Open a terminal window, decide about which files to add tags to (in the
example it will be files in /media/big/my/album etc.). If unsure, copy some
.jpg files from your ~/Downloads or ~/Pictures directory to /tmp , and add
some dummy tags there.

Start adding tags (and other metadata) with the setfattr command (without
typing the leading `$'):

  $ setfattr -n user.mmfs.tags -v '2009 nature Europe' /media/big/my/a/*.jpg
  $ setfattr -n user.mmfs.tags -v 'calendar 2009' /media/big2/calendar09.txt

The actual tags are within the single quotes, e.g. in the example above the
tags are 2009, nature, Europe and calendar.
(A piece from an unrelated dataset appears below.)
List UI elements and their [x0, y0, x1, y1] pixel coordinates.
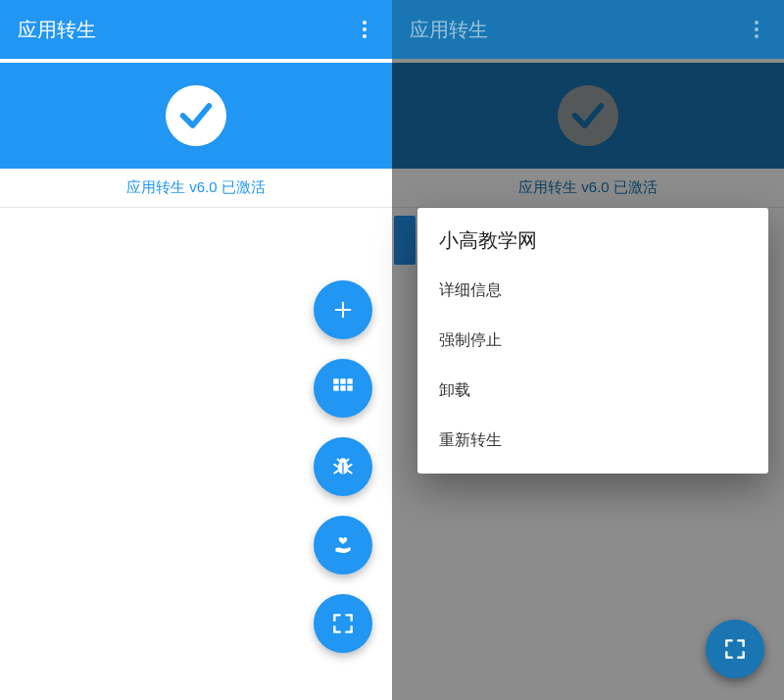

If setfattr fails with ``command not found'':

* On Linux, install the relevant package, e.g. with

    $ sudo apt-get install attr

* On macOS, use xattr instead of setfattr:

    $ xattr -w user.mmfs.tags '2009 nature Europe' /media/big/my/a/*.jpg
    $ xattr -w user.mmfs.tags 'calendar 2009' /media/big2/calendar09.txt

If setfattr (or getfattr) fails with ``Operation not supported'' above on
Linux, then:

* Remount the corresponding filesystem with the user_xattr option:

    $ df -P /media/big/my/album | awk '{x=$6}END{print x}' |
      xargs -d '\n' sudo mount -o remount,user_xattr --

* If the remount fails, then your filesystem probably doesn't support
  extended attributes (and thus ppfiletagger won't work). Try another
  filesystem (e.g. in /tmp), or look at the ``System requirements'' section
  for more info.

* Try the setfattr or getfattr command again.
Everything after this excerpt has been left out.